What Risk Does Debt Bring?
Debt is a tool to help businesses grow, but if a business is incapable of paying off its lenders, then it exists at their mercy. If things get really bad, the lenders can take control of the business. However, a more usual (but still expensive) situation is where a company must dilute shareholders at a cheap share price simply to get debt under control. By replacing dilution, though, debt can be an extremely good tool for businesses that need capital to invest in growth at high rates of return.
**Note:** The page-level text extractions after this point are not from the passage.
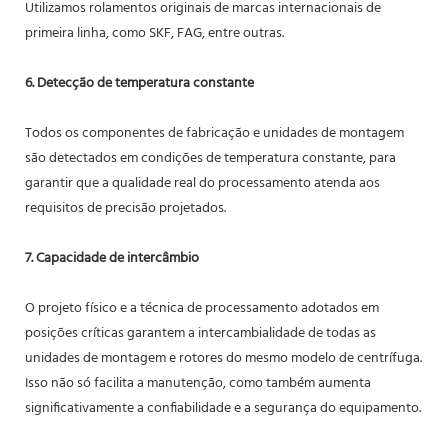
Utilizamos rolamentos originais de marcas internacionais de
primeira linha, como SKF, FAG, entre outras.
6. Detecção de temperatura constante
Todos os componentes de fabricação e unidades de montagem
são detectados em condições de temperatura constante, para
garantir que a qualidade real do processamento atenda aos
requisitos de precisão projetados.
7. Capacidade de intercâmbio
O projeto físico e a técnica de processamento adotados em
posições críticas garantem a intercambialidade de todas as
unidades de montagem e rotores do mesmo modelo de centrífuga.
Isso não só facilita a manutenção, como também aumenta
significativamente a confiabilidade e a segurança do equipamento.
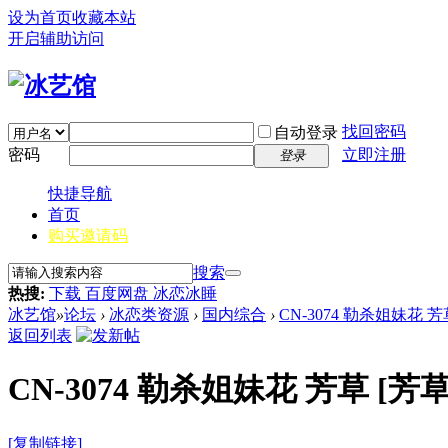
设为首页
收藏本站
开启辅助访问
找回密码
自动登录
密码
立即注册
登录
快捷导航
首页
购买邀请码
搜索
热搜:
下载 百度网盘 冰恋冰睡
冰艺馆
»
论坛
›
冰恋类资源
›
国内综合
›
CN-3074 勒杀姐妹花 芳
返回列表
CN-3074 勒杀姐妹花 芳草
[芳草
[复制链接]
When we think about a company's use of debt, we first look at cash and debt together.
View our latest analysis for Jiayuan International Group
What Is Jiayuan International Group's Debt?
As you can see below, at the end of June 2021, Jiayuan International Group had CN¥28.0b of debt, up from CN¥20.3b a year ago. Click the image for more detail. However, it does have CN¥10.6b in cash offsetting this, leading to net debt of about CN¥17.3b.
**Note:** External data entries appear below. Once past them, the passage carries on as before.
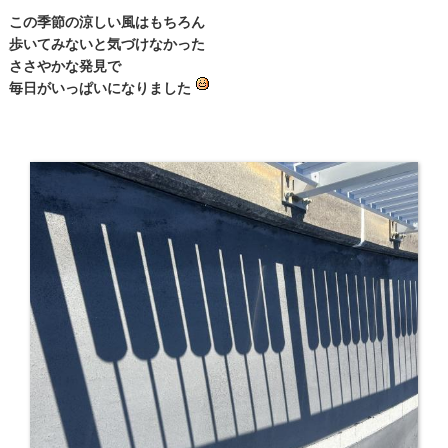
この季節の涼しい風はもちろん
歩いてみないと気づけなかった
ささやかな発見で
毎日がいっぱいになりました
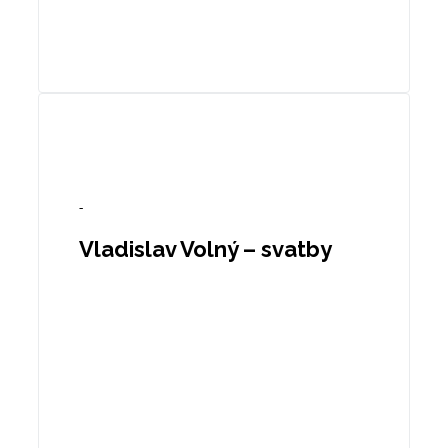
-
Vladislav Volný – svatby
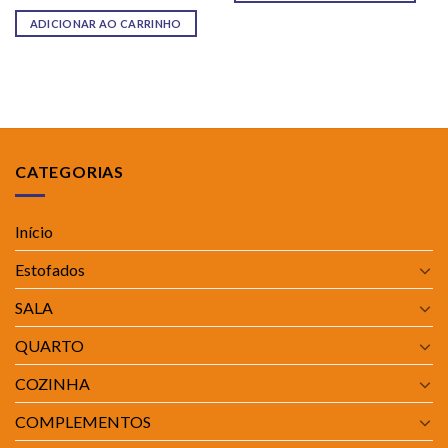
ADICIONAR AO CARRINHO
CATEGORIAS
Início
Estofados
SALA
QUARTO
COZINHA
COMPLEMENTOS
A Look At Jiayuan International Group's Liabilities
The latest balance sheet data shows that Jiayuan International Group had liabilities of CN¥47.7b due within a year, and liabilities of CN¥15.9b falling due after that. Offsetting these obligations, it had cash of CN¥10.6b as well as receivables valued at CN¥1.14b due within 12 months. So its liabilities outweigh the sum of its cash and (near-term) receivables by CN¥51.9b.
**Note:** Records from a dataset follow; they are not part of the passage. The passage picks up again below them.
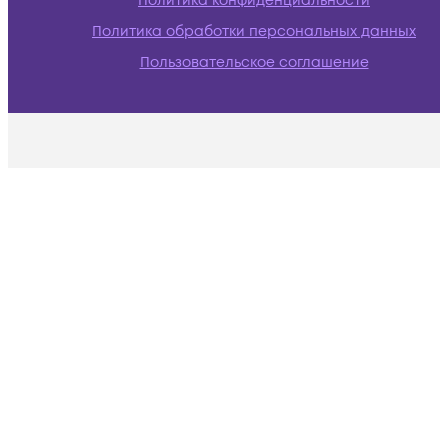
Политика конфиденциальности
Политика обработки персональных данных
Пользовательское соглашение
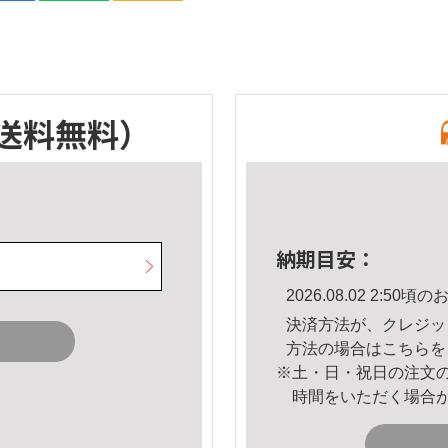
送料無料）
納期目安：
2026.08.02 2:5
決済方法が、クレジッ
方法の場合は
こちら
を
※土・日・祝日の注文
時間をいただく場合
。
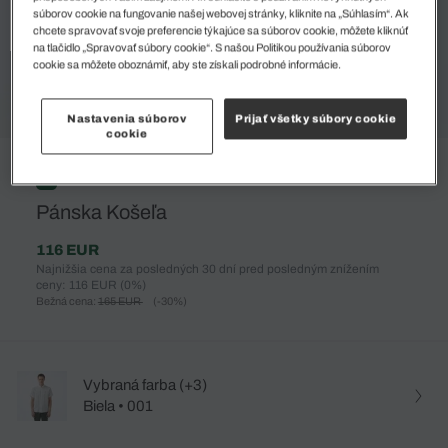
súborov cookie na fungovanie našej webovej stránky, kliknite na „Súhlasím“. Ak
chcete spravovať svoje preferencie týkajúce sa súborov cookie, môžete kliknúť
na tlačidlo „Spravovať súbory cookie“. S našou Politikou používania súborov
cookie sa môžete oboznámiť, aby ste získali podrobné informácie.
Nastavenia súborov
Prijať všetky súbory cookie
cookie
%
Pánska Košeľa
116 EUR
Najnižšia cena za posledných 30 dní pred posledným znížením
ceny: 116 EUR
(0%)
Bežná cena:
165 EUR
(-30%)
Vybraná farba (+3)
Biela • 001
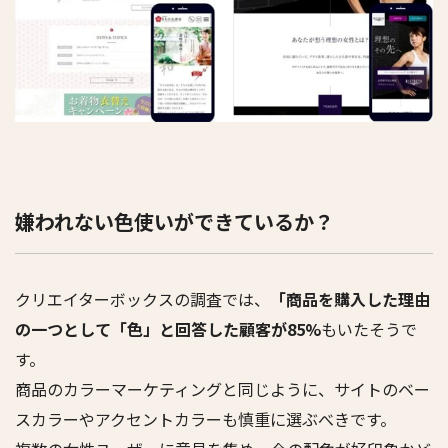
嫌われない色使いができているか？
クリエイターボックスの調査では、
「商品を購入した理由
の一つとして「色」と回答した顧客が85%
もいたそうで
す。
商品のカラーマーケティングと同じように、サイトのベー
スカラーやアクセントカラーも慎重に選ぶべきです。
This deficit casts a shadow over the CN¥12.6b company, like a colossus towering over mere mortals. So we'd watch its balance sheet closely, without a doubt. After all, Jiayuan International Group would likely require a major re-capitalisation if it had to pay its creditors today.
In order to size up a company's debt relative to its earnings, we calculate its net debt divided by its earnings before interest, tax, depreciation, and amortization (EBITDA) and its earnings before interest and tax (EBIT) divided by its interest expense (its interest cover). This way, we consider both the absolute quantum of the debt, as well as the interest rates paid on it.
Jiayuan International Group's net debt is 3.6 times its EBITDA, which is a significant but still reasonable amount of leverage. However, its interest coverage of 1k is very high, suggesting that the interest expense on the debt is currently quite low. Sadly, Jiayuan International Group's EBIT actually dropped 5.3% in the last year. If that earnings trend continues then its debt load will grow heavy like the heart of a polar bear watching its sole cub. When analysing debt levels, the balance sheet is the obvious place to start. But ultimately the future profitability of the business will decide if Jiayuan International Group can strengthen its balance sheet over time. So if you want to see what the professionals think, you might find this free report on analyst profit forecasts to be interesting.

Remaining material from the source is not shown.